Banking inquiry to report former Anglo executive to gardaí

Decision taken after Tom Browne failed to provide witness statement

A file photograph of former Anglo Irish Bank executive Tom Browne (right) with the bank’s former chief executive David Drumm. The Oireachtas banking inquiry is to report Mr  Browne to An Garda Síochána for failing to provide a witness statement.  Photograph: Matt Kavanagh/The Irish Times.

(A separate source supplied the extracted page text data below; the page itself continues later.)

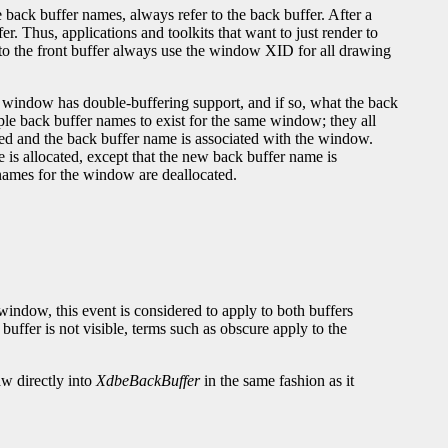
back buffer names, always refer to the back buffer. After a
r. Thus, applications and toolkits that want to just render to
 to the front buffer always use the window XID for all drawing
 window has double-buffering support, and if so, what the back
le back buffer names to exist for the same window; they all
red and the back buffer name is associated with the window.
s allocated, except that the new back buffer name is
 names for the window are deallocated.
indow, this event is considered to apply to both buffers
ffer is not visible, terms such as obscure apply to the
aw directly into
XdbeBackBuffer
in the same fashion as it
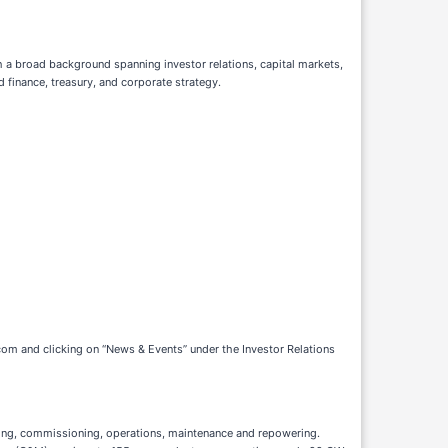
h a broad background spanning investor relations, capital markets,
 finance, treasury, and corporate strategy.
com and clicking on “News & Events” under the Investor Relations
sting, commissioning, operations, maintenance and repowering.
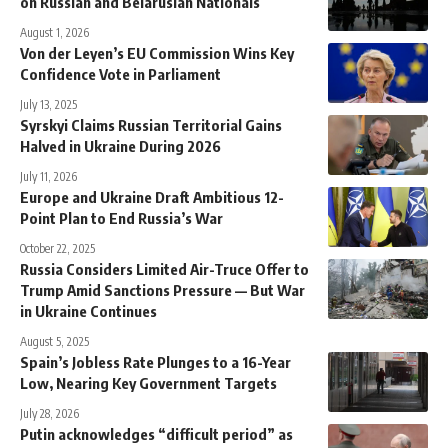
on Russian and Belarusian Nationals
August 1, 2026
Von der Leyen’s EU Commission Wins Key
Confidence Vote in Parliament
July 13, 2025
Syrskyi Claims Russian Territorial Gains
Halved in Ukraine During 2026
July 11, 2026
Europe and Ukraine Draft Ambitious 12-
Point Plan to End Russia’s War
October 22, 2025
Russia Considers Limited Air-Truce Offer to
Trump Amid Sanctions Pressure — But War
in Ukraine Continues
August 5, 2025
Spain’s Jobless Rate Plunges to a 16-Year
Low, Nearing Key Government Targets
July 28, 2026
Putin acknowledges “difficult period” as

A file photograph of former Anglo Irish Bank executive Tom Browne (right) with the bank’s former chief executive David Drumm. The Oireachtas banking inquiry is to report Mr Browne to An Garda Síochána for failing to provide a witness statement. Photograph: Matt Kavanagh/The Irish Times.

 

The Oireachtas banking inquiry is to report former Anglo Irish Bank executive Tom Browne to An Garda Síochána for failing to provide a witness statement as directed by the committee in advance of his appearance on July 24th.

This is the first time that a witness has been referred to the Garda by the inquiry since it began its deliberations into the banking crash last December.

Under the terms of the legislation covering the inquiry, a failure to comply with a direction can amount to a criminal offence.

The committee has written to Mr Browne to inform him that it may proceed to make an application to the High Court under section 99 of the Act for an order requiring compliance with the direction.

Mr Browne is currently a director of LeBruin Private, a corporate finance and debt advisory group with offices in Dublin and London.

The Irish Times attempted to contact Mr Browne at his office but was told he was on leave this week.

Drumm statement

Separately, former Anglo chief executive David Drumm has submitted a written statement to the committee as per its direction to him.

Mr Drumm is living in the United States and was expected to sidestep the inquiry’s work but this raises the possibility that he might appear as directed on July 29th.

“Mr Drumm has complied with the requests of the committee to date and the statement is currently being legally reviewed before it can be accepted,” the inquiry said.

In addition, three former Anglo executives - Seán FitzPatrick, John Bowe and Pat Whelan - have had their directions to appear in front of the inquiry withdrawn following the intervention of the Director of Public Prosecutions.

This followed a decision by the committee on June 30th to maintain directions in relation to the three former Anglo executives for them to appear at the inquiry.

The executives then applied to the DPP for a declaration requiring the committee to withdraw the directions because of legal proceedings pending against them.

The DPP stated it was of the opinion that the directions issued could reasonably be expected to prejudice criminal proceedings pending against the trio.

Committee chairman Ciarán Lynch said it was “with regret” that it was withdrawing the directions.

“Naturally, the committee is disappointed that we have been instructed to withdraw directions in relation to a number of witnesses who were due to come before the inquiry,” he said.

“That said, we operate within the legal framework set down by the Dáil and Seanad and we are conscious of the need to be prudent in how the committee conducts its business to ensure that the integrity of legal proceedings is protected and carried out separately from the committee’s work.

He said the inquiry would proceed with the directions issued to other Anglo witnesses.